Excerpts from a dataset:
========

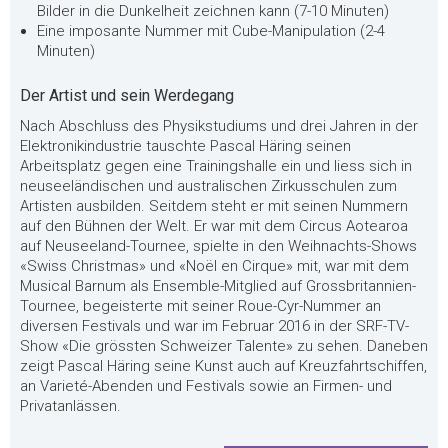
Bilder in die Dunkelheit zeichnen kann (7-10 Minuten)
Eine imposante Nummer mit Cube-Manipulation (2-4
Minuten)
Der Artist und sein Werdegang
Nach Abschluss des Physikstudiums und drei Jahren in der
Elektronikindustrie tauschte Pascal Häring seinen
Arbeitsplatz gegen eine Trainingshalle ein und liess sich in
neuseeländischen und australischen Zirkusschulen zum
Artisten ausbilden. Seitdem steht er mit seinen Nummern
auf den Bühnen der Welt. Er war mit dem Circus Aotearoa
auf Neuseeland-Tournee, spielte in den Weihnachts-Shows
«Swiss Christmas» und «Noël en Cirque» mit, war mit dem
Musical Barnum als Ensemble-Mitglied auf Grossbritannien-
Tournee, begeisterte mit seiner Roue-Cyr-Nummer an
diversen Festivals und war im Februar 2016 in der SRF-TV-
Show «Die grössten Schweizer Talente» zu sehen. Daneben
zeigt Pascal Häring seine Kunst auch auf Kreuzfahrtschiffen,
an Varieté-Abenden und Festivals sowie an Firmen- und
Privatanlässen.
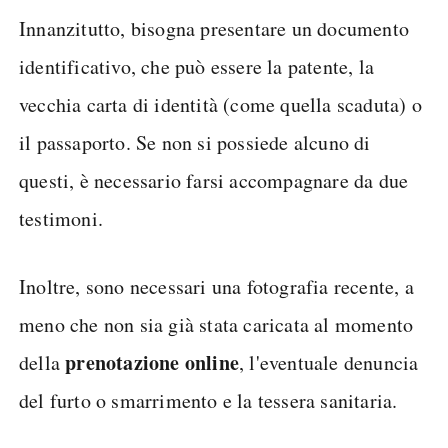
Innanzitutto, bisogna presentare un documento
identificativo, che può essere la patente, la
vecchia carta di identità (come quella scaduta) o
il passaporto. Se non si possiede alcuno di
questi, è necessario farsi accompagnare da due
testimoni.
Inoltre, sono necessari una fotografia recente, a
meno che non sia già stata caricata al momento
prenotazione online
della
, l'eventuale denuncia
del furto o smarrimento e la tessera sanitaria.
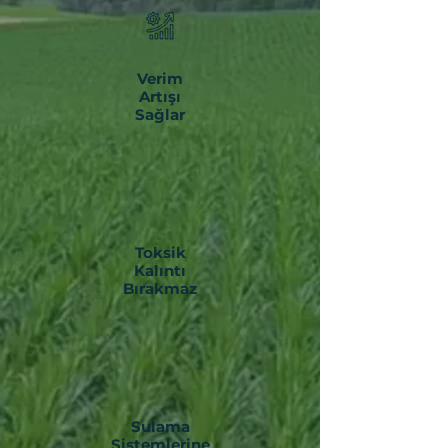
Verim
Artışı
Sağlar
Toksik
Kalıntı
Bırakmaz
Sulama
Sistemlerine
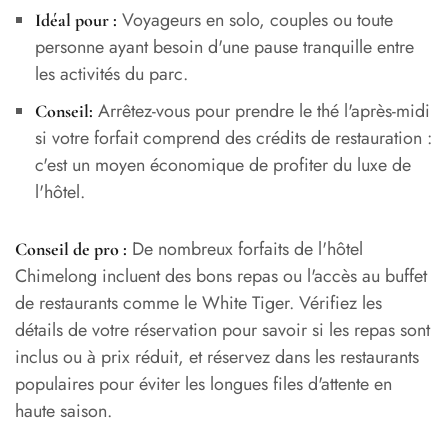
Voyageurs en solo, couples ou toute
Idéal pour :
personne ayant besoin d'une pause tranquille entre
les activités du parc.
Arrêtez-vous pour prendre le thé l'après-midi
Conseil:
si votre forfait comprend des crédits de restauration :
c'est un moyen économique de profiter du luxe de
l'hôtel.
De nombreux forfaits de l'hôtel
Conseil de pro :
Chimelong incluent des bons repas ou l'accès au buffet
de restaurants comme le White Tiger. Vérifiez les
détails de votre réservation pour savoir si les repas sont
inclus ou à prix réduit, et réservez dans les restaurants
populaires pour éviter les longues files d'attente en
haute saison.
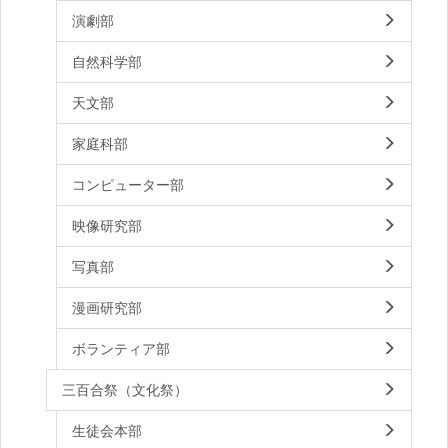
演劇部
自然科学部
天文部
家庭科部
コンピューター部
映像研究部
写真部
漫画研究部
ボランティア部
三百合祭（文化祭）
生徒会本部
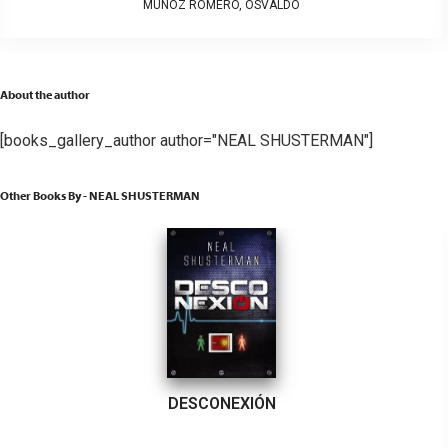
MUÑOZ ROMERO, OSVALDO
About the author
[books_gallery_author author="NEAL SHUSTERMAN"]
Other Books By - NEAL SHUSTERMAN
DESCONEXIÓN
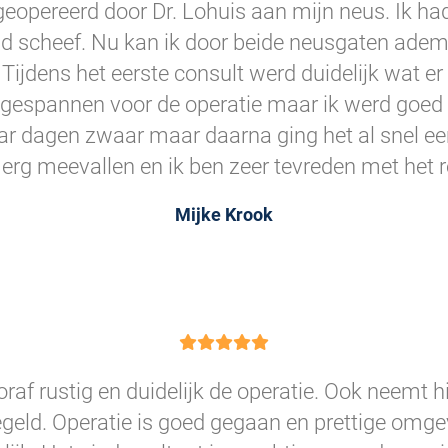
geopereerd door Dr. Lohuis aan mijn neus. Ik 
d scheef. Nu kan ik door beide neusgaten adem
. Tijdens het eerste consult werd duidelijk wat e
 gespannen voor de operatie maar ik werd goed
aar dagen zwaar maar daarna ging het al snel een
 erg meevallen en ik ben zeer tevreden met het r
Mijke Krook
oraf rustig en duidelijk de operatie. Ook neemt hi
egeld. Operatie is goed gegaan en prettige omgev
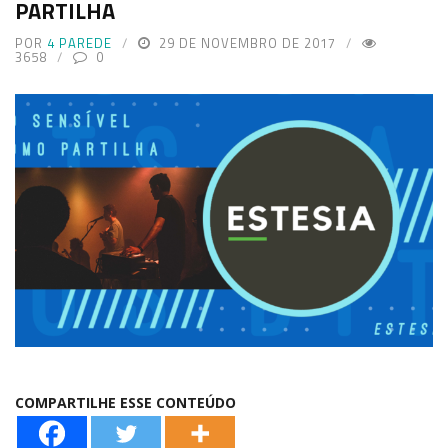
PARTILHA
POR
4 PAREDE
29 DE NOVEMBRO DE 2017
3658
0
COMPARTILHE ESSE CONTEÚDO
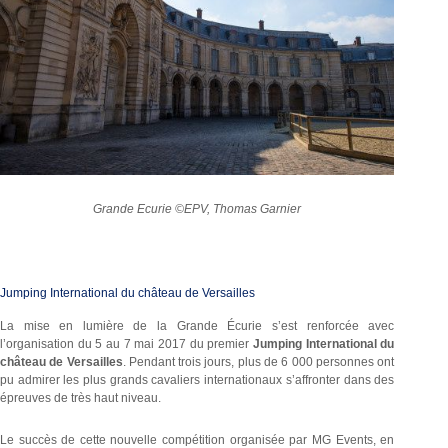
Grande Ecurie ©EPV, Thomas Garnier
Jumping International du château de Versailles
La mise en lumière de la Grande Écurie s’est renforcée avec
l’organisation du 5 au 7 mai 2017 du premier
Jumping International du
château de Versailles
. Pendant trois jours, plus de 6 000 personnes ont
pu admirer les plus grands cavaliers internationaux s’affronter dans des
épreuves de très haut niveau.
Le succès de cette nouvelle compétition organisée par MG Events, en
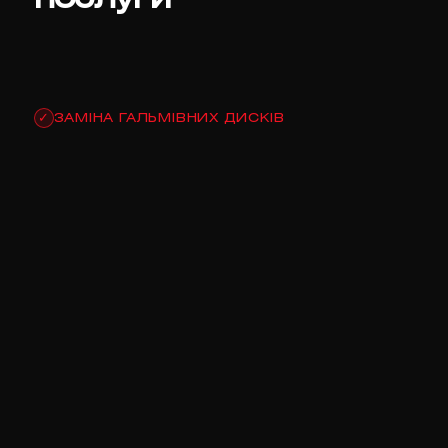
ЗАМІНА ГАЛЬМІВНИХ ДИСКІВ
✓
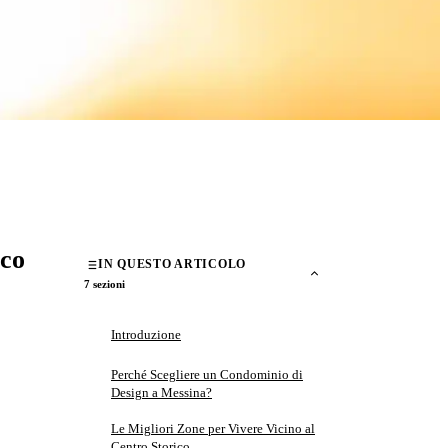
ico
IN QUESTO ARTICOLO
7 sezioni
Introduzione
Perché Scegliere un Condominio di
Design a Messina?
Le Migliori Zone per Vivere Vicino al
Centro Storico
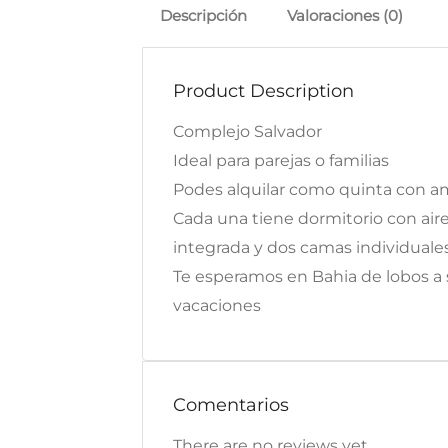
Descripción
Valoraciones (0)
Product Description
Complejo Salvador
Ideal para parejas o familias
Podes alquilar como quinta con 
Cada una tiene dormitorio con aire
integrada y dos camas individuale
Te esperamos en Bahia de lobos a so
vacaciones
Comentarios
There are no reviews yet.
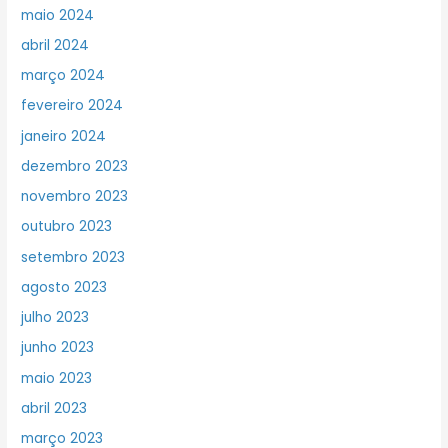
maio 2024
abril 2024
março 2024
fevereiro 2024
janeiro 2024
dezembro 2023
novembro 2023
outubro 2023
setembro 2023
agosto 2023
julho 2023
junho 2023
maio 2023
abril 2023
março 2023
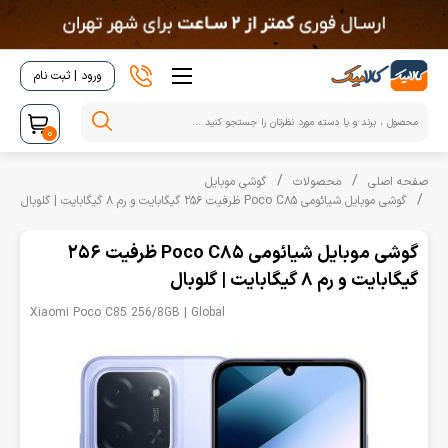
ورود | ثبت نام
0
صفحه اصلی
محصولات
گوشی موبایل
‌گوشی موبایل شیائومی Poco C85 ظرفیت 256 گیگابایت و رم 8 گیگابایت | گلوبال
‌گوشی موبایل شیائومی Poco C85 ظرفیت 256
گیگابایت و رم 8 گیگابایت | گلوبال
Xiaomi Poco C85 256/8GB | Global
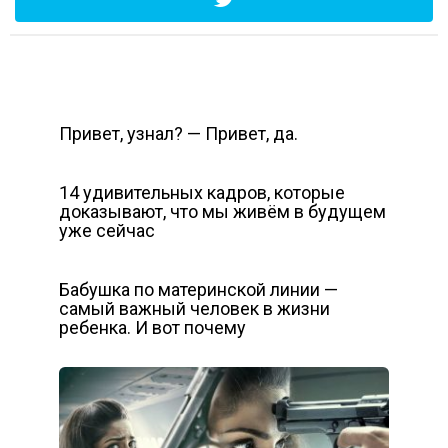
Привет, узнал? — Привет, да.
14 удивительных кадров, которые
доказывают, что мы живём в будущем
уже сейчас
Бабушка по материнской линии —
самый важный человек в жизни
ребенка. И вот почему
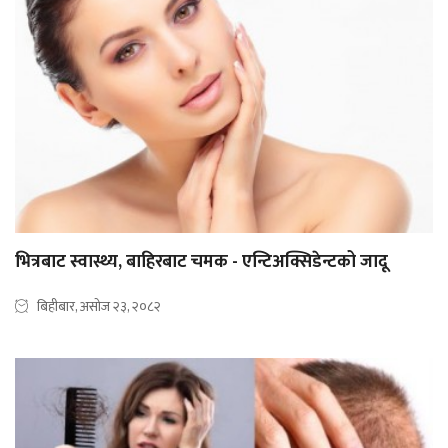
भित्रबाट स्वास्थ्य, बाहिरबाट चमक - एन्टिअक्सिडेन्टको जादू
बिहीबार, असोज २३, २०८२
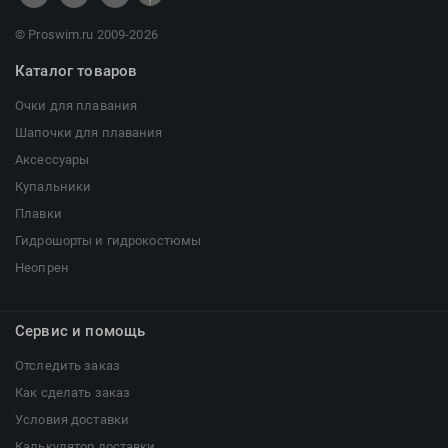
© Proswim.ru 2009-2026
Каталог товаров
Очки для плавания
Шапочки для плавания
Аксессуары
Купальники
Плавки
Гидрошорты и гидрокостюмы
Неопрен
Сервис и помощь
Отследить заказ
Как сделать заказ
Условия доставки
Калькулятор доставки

========

Work order =>
Each line of the data that contains "شیائومی" belongs in the answer.

Result for this exercise =>
‌گوشی موبایل شیائومی Poco C85 ظرفیت 256 گیگابایت و رم 8 گیگابایت | گلوبال
‌گوشی موبایل شیائومی Poco C85 ظرفیت 256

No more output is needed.